The next time, I add sensory details, starting with sight. I’m not the kind of a person who painstakingly writes a scene inch by inch, savoring everything in my path, perfecting one sentence before moving to the next. Some sensations I don’t think about. Others don’t occur to me until the fifth or sixth draft. Adding hearing, touch, smell, and even perhaps taste, I visit and revisit and revisit until I am satisfied. Layer upon layer, the painting emerges. Each time, another ten percent on average is added to the text.
Both of my literary homes have had four distinct seasons. And as each season emerges, it offers different opportunities. Northern Ontario has very severe winters, but only during the winter does the land open for travel by snowshoe, skis, or snowmobile. Summer is humid and frantic with high temperatures and murderous bug invasions. It’s hard to imagine -40 degrees Fahrenheit in Northern Winters Are Murder when it’s 104 degrees in Blackflies Are Murder. Solid walls of rain during Vancouver Island’s winters stand far apart from the droughts and forest fires of summer. The seasons change as I go through my drafts, and at a leisurely pace of a book a year, usually I come full circle. I always live where I write. The one exception was my stand-alone novel, Man Corn Murders, which took place in the red-rock desert of Utah. For that I depended on a month-long trip to the canyons.
My reference library includes books on birds, animals, plants, fungi, geology, history, astronomy, fossils, everything important about my landscape. I’ve bought topographic maps to guide me. I’d rather not construct a road where there isn’t one, or stick a river in the middle of a bog. Once I did make an old brewery into a grow-op near an abandoned rail line designed to carry shipments of marijuana. I got a big laugh out of the aptly named Budd car (a single coach with engine on board used in the far north).
My clintonias don’t bloom in early September when the yellow flower has become a purple fruit. April is the time for skunk cabbage. Salmonberries ripen before blackberries. Wherever I have lived, I keep a monthly diary of emerging plants. Nor do I want to make a mistake about local animals. There are no foxes on Vancouver Island, nor are there moose, but you may see an elk. There are plenty of black bears, but very few grizzlies.
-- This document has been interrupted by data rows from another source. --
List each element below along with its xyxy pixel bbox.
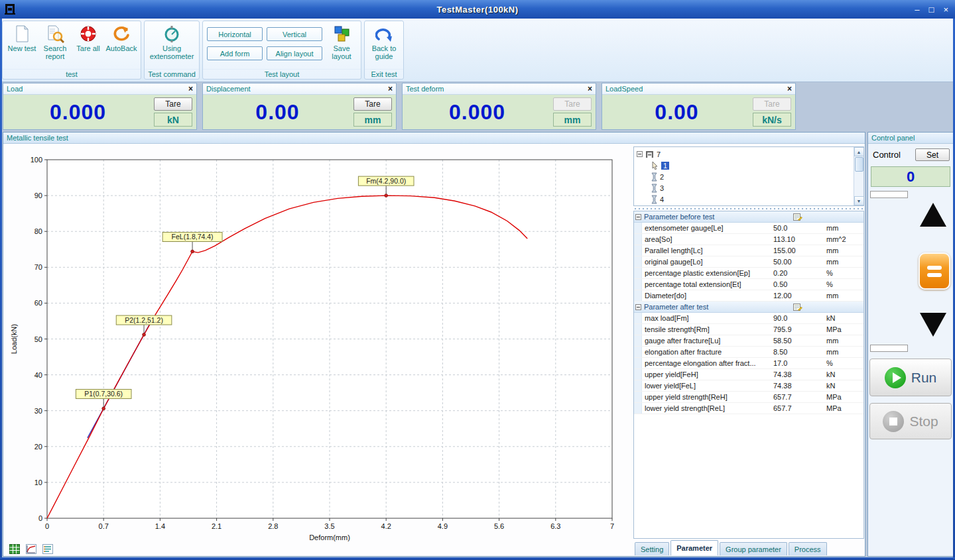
data-grid-icon[interactable] [9,543,21,554]
meter-title: Displacement [206,85,251,93]
close-button[interactable]: × [943,5,948,14]
tree-root-item[interactable]: 7 [634,148,853,160]
edit-form-icon[interactable] [793,303,802,311]
parameter-row[interactable]: elongation after fracture8.50mm [634,347,863,358]
tab-setting[interactable]: Setting [635,542,669,555]
parameter-row[interactable]: tensile strength[Rm]795.9MPa [634,324,863,335]
tare-button[interactable]: Tare [154,97,192,111]
scroll-down-icon[interactable]: ▼ [854,196,864,205]
param-section-header[interactable]: Parameter after test [634,302,863,313]
hold-button[interactable] [919,252,950,290]
param-name: percentage plastic extension[Ep] [642,269,772,277]
tab-group-parameter[interactable]: Group parameter [720,542,787,555]
param-value: 795.9 [772,325,824,333]
tare-button[interactable]: Tare [353,97,392,111]
parameter-row[interactable]: gauge after fracture[Lu]58.50mm [634,335,863,347]
tare-all-button[interactable]: Tare all [72,23,105,52]
tree-item-4[interactable]: 4 [634,194,853,205]
tree-item-1[interactable]: 1 [634,160,853,171]
run-button[interactable]: Run [869,359,952,396]
parameter-row[interactable]: area[So]113.10mm^2 [634,234,863,245]
parameter-row[interactable]: upper yield[FeH]74.38kN [634,369,863,380]
tab-process[interactable]: Process [789,542,827,555]
param-value: 155.00 [772,247,824,254]
curve-view-icon[interactable] [25,543,37,554]
title-bar: TestMaster(100kN) – □ × [0,0,955,19]
tree-item-2[interactable]: 2 [634,171,853,182]
window-title: TestMaster(100kN) [0,5,955,15]
param-name: Parallel length[Lc] [642,247,772,254]
stop-button[interactable]: Stop [869,403,952,439]
param-value: 74.38 [772,370,824,378]
scroll-up-icon[interactable]: ▲ [854,147,864,156]
meter-title: LoadSpeed [605,85,643,93]
close-icon[interactable]: × [188,84,193,93]
splitter-handle[interactable] [633,206,864,211]
tab-parameter[interactable]: Parameter [670,540,718,555]
vertical-button[interactable]: Vertical [267,27,322,41]
svg-text:2.1: 2.1 [212,522,222,530]
parameter-row[interactable]: extensometer gauge[Le]50.0mm [634,223,863,234]
close-icon[interactable]: × [388,84,393,93]
window-frame-bottom [0,557,955,560]
position-indicator-bottom [870,345,908,352]
collapse-icon[interactable] [635,214,641,220]
svg-text:80: 80 [34,227,42,235]
parameter-row[interactable]: upper yield strength[ReH]657.7MPa [634,392,863,403]
minimize-button[interactable]: – [915,5,919,14]
param-unit: mm [824,258,863,266]
parameter-row[interactable]: lower yield[FeL]74.38kN [634,380,863,392]
svg-text:0: 0 [38,514,42,522]
specimen-icon [651,172,657,182]
param-value: 8.50 [772,348,824,356]
toolbar-group-label: test [3,69,141,78]
close-icon[interactable]: × [588,84,592,93]
crosshead-down-button[interactable] [915,306,952,343]
autoback-button[interactable]: AutoBack [105,23,138,52]
parameter-row[interactable]: original gauge[Lo]50.00mm [634,256,863,268]
tree-collapse-icon[interactable] [637,151,643,157]
save-layout-button[interactable]: Save layout [325,23,358,60]
add-form-button[interactable]: Add form [207,46,263,60]
align-layout-button[interactable]: Align layout [267,46,322,60]
param-section-header[interactable]: Parameter before test [634,211,863,223]
loadspeed-value: 0.00 [602,95,751,129]
toolbar-group-label: Test command [145,69,199,78]
parameter-row[interactable]: lower yield strength[ReL]657.7MPa [634,403,863,414]
back-to-guide-button[interactable]: Back to guide [367,23,401,60]
row-gutter [634,335,642,346]
param-unit: kN [824,370,863,378]
param-name: upper yield[FeH] [642,370,772,378]
view-switch-icons [9,543,54,554]
result-list-icon[interactable] [42,543,54,554]
right-pane: 71234 ▲ ▼ Parameter before testextensome… [633,146,864,555]
new-test-button[interactable]: New test [5,23,38,52]
using-extensometer-button[interactable]: Using extensometer [147,23,196,60]
parameter-row[interactable]: percentage plastic extension[Ep]0.20% [634,268,863,279]
parameter-row[interactable]: percentage total extension[Et]0.50% [634,279,863,290]
parameter-row[interactable]: Diameter[do]12.00mm [634,290,863,302]
svg-text:90: 90 [34,192,42,199]
tree-item-3[interactable]: 3 [634,182,853,194]
edit-form-icon[interactable] [793,213,802,221]
scrollbar-thumb[interactable] [855,157,863,172]
set-button[interactable]: Set [915,148,950,161]
maximize-button[interactable]: □ [929,5,934,14]
control-label: Control [873,150,901,160]
svg-text:40: 40 [34,371,42,379]
param-unit: mm^2 [824,235,863,243]
search-report-button[interactable]: Search report [38,23,72,60]
parameter-row[interactable]: Parallel length[Lc]155.00mm [634,245,863,256]
specimen-tree: 71234 ▲ ▼ [633,146,864,206]
collapse-icon[interactable] [635,304,641,310]
close-icon[interactable]: × [787,84,792,93]
crosshead-up-button[interactable] [915,196,952,233]
toolbar-group-test-command: Using extensometer Test command [144,21,200,80]
tree-scrollbar[interactable]: ▲ ▼ [854,147,863,205]
row-gutter [634,358,642,368]
parameter-row[interactable]: percentage elongation after fract...17.0… [634,358,863,369]
parameter-table: Parameter before testextensometer gauge[… [634,211,863,414]
horizontal-button[interactable]: Horizontal [207,27,263,41]
param-unit: mm [824,247,863,254]
parameter-row[interactable]: max load[Fm]90.0kN [634,313,863,324]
Instead of the devil, the angel is in the details. By the time I reach the final version of the scene, the reader knows whether sweat is evaporating on skin, what the wind is like, what’s on the path, what’s singing in the stillness, what trees are in leaf in what order, and, if bare, how the snow on branches is behaving in the thaw. How does the frosty air feel in the nose and are the hairs prickling? Is the rock face granite or sandstone? When the sensory experience is complete, the final process begins. That’s when I add subtleties like an analogy between nature and the individual. Some may call this the pathetic fallacy, but nature often reflects the way I feel.

EXERCISE

Here’s a bare-bones page where I begin the scene with only the roughest idea of the setting. It’s northern Ontario in the dead of winter. Belle Palmer and her new friend Jack MacDonald have taken a walk to clear their heads and plan how they might help Jack’s wife, who has been accused of murder. The complete scene is about ten times this original:
They climbed into the woods on their snowshoes. Finally they sat down. Jack threw a pine cone for the dog to chase. He began telling Belle about his marriage to Miriam (Mimsy). He lit a cigarette. Noises and images from the forest surrounded them. A bird. A moving tree branch. Melting snow. She pointed out favorite landmarks. Finally they rose and reached the top of a hill overlooking the gigantic lake.
What kind of specific sensory details could you use in this scene?